35: Wikipedia on Stalin’s poetry:
Stalin published all of his work anonymously and never publicly acknowledged it . . . in his biography of Stalin, Simon Sebag Montefiore notes that the poems in Iveria "were widely read and much admired. They became minor Georgian classics, to be published in anthologies and memorised by schoolchildren until the 1970s (and not as part of Stalin's cult; they were usually published as 'Anonymous').
I can’t tell whether they’re claiming Stalin was actually very good - or that he pretended his poems were anonymous, and everyone else praised them lavishly while pretending not to know Stalin wrote them. You can find some here, although they’re translations so it’s hard to tell how good the originals were.
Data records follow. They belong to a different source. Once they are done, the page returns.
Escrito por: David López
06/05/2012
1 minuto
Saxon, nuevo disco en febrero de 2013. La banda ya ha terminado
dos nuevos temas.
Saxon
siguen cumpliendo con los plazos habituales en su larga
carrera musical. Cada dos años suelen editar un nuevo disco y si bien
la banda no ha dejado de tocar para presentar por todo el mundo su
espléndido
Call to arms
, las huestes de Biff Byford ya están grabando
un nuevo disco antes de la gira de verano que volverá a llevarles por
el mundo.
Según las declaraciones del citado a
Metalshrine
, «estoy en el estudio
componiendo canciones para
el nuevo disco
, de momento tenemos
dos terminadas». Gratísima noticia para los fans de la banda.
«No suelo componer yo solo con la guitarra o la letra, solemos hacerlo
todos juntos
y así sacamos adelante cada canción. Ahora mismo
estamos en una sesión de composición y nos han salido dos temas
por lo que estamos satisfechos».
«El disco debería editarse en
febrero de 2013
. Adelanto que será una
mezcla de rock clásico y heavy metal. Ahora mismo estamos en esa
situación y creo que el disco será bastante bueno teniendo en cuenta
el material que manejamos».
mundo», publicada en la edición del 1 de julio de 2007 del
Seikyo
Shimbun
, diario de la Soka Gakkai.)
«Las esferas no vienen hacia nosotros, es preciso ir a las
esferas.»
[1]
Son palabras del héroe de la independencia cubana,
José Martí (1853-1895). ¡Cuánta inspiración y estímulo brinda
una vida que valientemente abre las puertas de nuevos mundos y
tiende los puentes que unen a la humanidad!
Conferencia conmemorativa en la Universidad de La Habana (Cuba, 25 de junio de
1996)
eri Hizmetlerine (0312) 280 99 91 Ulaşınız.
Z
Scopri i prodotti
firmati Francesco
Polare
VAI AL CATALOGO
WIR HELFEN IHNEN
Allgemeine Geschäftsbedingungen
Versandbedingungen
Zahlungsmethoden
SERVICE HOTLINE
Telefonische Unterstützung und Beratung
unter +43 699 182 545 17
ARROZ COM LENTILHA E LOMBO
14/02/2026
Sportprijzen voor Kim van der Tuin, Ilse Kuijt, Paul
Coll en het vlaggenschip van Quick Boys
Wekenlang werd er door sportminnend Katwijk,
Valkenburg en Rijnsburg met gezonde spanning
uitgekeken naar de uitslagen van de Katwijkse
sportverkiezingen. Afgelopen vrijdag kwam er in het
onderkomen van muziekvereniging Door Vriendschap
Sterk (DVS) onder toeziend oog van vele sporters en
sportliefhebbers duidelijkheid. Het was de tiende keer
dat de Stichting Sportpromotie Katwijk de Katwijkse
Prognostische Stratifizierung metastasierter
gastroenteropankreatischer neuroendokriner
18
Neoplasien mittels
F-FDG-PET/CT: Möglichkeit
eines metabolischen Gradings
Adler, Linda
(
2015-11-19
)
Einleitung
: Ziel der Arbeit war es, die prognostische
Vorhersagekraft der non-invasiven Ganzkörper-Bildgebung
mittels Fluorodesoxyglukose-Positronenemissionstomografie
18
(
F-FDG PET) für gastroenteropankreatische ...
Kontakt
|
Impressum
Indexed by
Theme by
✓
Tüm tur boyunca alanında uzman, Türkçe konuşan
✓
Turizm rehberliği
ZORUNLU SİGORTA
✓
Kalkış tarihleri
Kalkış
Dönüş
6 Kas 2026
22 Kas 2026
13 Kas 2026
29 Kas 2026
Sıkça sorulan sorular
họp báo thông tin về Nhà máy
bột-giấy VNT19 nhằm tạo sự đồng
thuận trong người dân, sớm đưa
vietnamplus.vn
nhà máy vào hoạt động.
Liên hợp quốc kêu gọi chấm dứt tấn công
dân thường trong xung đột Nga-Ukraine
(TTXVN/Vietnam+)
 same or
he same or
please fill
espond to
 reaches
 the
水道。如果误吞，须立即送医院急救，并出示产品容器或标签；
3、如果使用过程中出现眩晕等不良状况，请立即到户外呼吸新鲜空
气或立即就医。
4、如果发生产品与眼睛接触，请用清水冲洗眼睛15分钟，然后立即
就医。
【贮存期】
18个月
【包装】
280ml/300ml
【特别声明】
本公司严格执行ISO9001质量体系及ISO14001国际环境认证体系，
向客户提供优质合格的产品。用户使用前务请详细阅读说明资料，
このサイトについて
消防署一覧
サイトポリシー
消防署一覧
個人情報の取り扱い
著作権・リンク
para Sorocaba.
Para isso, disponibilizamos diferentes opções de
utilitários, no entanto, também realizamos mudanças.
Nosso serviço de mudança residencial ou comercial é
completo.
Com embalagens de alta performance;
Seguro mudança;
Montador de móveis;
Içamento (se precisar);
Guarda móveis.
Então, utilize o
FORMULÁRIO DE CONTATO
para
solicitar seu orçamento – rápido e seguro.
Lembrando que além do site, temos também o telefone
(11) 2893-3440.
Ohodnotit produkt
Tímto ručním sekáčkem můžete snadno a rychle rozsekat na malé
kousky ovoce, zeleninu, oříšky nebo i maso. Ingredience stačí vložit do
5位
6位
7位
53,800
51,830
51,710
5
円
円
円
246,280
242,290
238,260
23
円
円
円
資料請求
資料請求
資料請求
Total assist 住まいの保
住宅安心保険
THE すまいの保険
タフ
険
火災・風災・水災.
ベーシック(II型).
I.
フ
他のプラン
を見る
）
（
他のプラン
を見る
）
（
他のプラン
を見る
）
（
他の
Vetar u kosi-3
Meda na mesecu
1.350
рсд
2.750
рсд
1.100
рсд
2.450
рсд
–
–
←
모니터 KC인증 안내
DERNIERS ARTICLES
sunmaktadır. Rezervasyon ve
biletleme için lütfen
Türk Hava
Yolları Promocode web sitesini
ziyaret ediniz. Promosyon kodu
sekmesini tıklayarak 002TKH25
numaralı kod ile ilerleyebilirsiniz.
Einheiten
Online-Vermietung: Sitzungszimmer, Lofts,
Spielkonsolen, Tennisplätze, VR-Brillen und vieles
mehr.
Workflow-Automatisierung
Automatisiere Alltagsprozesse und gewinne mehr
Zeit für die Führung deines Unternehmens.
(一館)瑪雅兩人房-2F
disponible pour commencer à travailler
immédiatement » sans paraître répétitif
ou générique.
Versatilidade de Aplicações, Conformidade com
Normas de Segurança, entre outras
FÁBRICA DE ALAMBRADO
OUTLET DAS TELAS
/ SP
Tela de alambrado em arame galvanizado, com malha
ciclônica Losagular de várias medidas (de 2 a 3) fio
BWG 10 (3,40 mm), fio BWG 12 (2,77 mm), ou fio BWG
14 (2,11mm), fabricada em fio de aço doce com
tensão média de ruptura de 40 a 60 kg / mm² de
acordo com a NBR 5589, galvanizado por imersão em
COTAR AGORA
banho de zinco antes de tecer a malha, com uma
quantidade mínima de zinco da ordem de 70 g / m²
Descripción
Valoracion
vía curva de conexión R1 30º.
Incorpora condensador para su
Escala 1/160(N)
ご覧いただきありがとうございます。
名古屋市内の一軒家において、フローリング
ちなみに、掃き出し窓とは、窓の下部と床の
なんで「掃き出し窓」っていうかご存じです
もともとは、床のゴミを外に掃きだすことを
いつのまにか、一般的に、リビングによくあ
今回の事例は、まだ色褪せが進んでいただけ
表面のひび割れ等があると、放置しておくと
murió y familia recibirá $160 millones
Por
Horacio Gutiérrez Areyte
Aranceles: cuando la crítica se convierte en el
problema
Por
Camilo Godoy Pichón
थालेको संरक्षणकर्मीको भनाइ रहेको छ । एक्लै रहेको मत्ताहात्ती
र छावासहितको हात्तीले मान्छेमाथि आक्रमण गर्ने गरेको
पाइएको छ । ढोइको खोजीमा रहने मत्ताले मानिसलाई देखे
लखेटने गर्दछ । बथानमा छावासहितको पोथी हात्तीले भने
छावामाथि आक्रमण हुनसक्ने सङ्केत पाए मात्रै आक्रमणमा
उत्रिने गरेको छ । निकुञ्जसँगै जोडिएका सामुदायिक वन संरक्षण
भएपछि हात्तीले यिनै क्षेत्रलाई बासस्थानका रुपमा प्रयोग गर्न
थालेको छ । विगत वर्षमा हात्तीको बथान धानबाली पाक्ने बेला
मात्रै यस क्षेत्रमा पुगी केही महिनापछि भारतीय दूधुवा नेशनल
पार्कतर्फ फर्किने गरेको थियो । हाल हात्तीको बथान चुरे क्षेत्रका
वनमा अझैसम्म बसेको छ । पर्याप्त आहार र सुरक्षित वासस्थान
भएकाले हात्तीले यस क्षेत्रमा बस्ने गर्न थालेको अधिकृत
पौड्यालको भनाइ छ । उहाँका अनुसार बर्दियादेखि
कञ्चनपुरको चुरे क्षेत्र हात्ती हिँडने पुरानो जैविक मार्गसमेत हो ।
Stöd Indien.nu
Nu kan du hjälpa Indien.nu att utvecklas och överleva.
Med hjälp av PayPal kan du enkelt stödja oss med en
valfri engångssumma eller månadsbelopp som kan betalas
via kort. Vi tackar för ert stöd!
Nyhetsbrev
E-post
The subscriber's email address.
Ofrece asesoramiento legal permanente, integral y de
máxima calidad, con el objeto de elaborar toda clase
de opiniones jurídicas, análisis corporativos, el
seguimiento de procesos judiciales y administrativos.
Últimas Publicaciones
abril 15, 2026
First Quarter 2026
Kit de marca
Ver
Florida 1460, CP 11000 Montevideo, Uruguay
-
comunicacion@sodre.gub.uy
36: Darrell Owens (YIMBY blogger) on stairwells. The government mandates two stairwells per building (so people can get out during a fire even if one stairwell is burning). But other countries (eg in Europe) don’t have this requirement and there’s no evidence they have any more fire deaths than the US. This rules out apartment buildings of below a certain size, since below some point most of your building has to be stairwell. It’s also responsible for the ugly blocky style of a lot of new apartments. “California Assembly member Alex Lee (D - San Jose) has proposed legislation, AB 835, that would study transitioning California’s building codes to the international standard of single-stairwells.”
37: Africa’s birth rates are falling “far more quickly than expected”, decreasing the risk of various overpopulation-related crises (including migration-related crises) in the mid-to-late 21st century.